La chaîne de télévision du Qatar Al Jazira a annoncé mardi être contrainte de fermer son bureau anglophone à Pékin après le refus des autorités chinoises de renouveler l'accréditation de sa journaliste, probablement à suite d'un documentaire sur les prisons en Chine.

Le Club des correspondants étrangers en Chine (FCCC) a déclaré être «scandalisé» par la décision chinoise qui équivaut de facto à une expulsion, estimant qu'il s'agissait d'une «grave menace pour la capacité de la presse étrangère de travailler en Chine».

Employée par la chaîne anglophone d'Al Jazira, l'Américaine Melissa Chan est la première journaliste expulsée de Chine depuis 1998, date à laquelle un correspondant du magazine allemand Der Spiegel avait été obligé de quitter le pays après avoir été accusé de détenir des secrets d'État.
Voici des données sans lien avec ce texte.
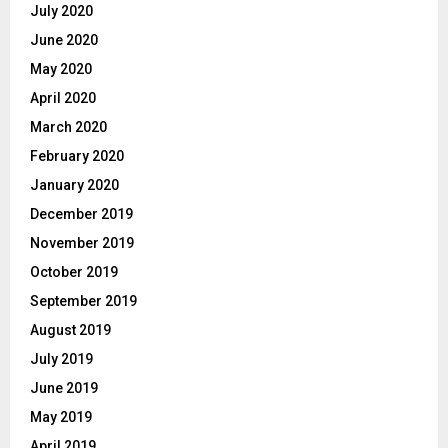
July 2020
June 2020
May 2020
April 2020
March 2020
February 2020
January 2020
December 2019
November 2019
October 2019
September 2019
August 2019
July 2019
June 2019
May 2019
April 2019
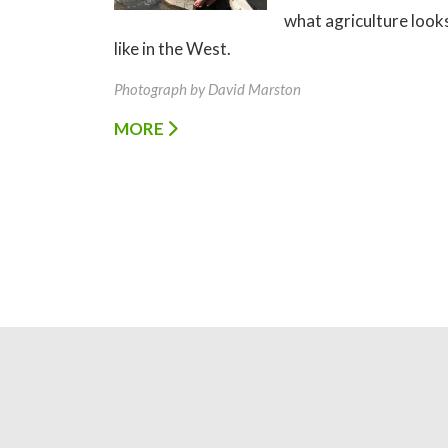
what agriculture look
like in the West.
Photograph by David Marston
MORE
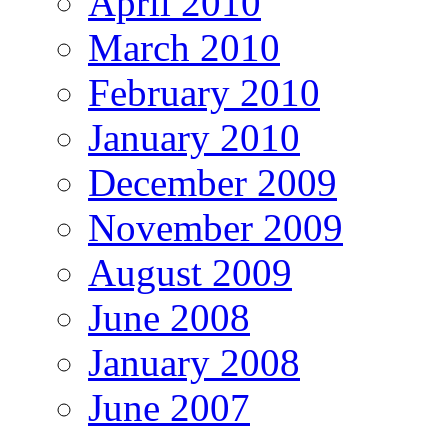
April 2010
March 2010
February 2010
January 2010
December 2009
November 2009
August 2009
June 2008
January 2008
June 2007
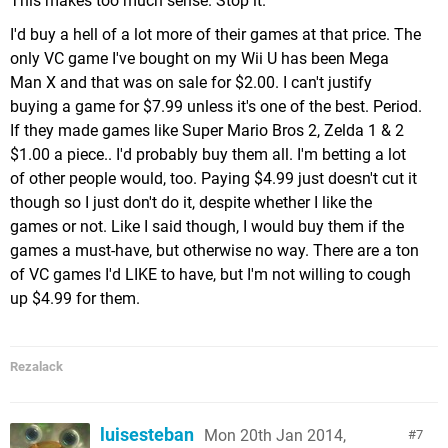
This makes too much sense. Stop it.
I'd buy a hell of a lot more of their games at that price. The
only VC game I've bought on my Wii U has been Mega
Man X and that was on sale for $2.00. I can't justify
buying a game for $7.99 unless it's one of the best. Period.
If they made games like Super Mario Bros 2, Zelda 1 & 2
$1.00 a piece.. I'd probably buy them all. I'm betting a lot
of other people would, too. Paying $4.99 just doesn't cut it
though so I just don't do it, despite whether I like the
games or not. Like I said though, I would buy them if the
games a must-have, but otherwise no way. There are a ton
of VC games I'd LIKE to have, but I'm not willing to cough
up $4.99 for them.
Rezalack
luisesteban
Mon 20th Jan 2014,
7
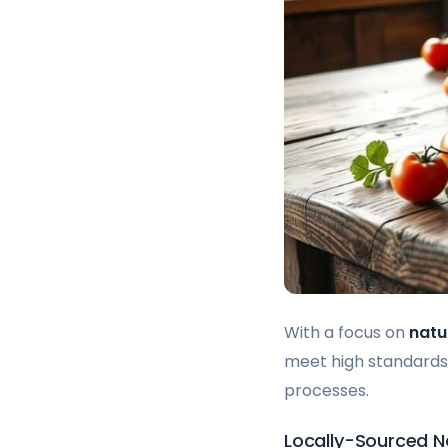
With a focus on
natu
meet high standards.
processes.
Locally-Sourced Na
Al Jazira a expliqué ne pas avoir d'autre choix que de fermer son bureau opérant en anglais, la Chine ayant également refusé de délivrer des visas à d'autres journalistes de ce service. La chaîne maintient ses opérations en arabe depuis Pékin.

«Nous sommes fortement engagés dans notre couverture de la Chine. De même que les services des médias chinois couvrent l'actualité mondiale librement, nous aimerions la même liberté pour en Chine pour tout journaliste d'Al Jazira», a dit Salah Negm, responsable éditorial de la chaîne en anglais d'Al Jazira.

Le gouvernement chinois a «accusé Mme Chan d'avoir enfreint des lois et règlements qu'ils n'ont pas spécifié», selon le FCCC.

Le Club des journalistes étrangers a expliqué que des responsables chinois avaient exprimé leur mécontentement après la diffusion par Al Jazira d'un documentaire diffusé en novembre 2011, auquel Mme Chan n'avait d'ailleurs pas participé.

«Nous pensons que le documentaire qui a provoqué l'ire des autorités chinoises concernait le travail forcé dans les prisons en Chine», a précisé le FCCC en réponse à une question de l'AFP.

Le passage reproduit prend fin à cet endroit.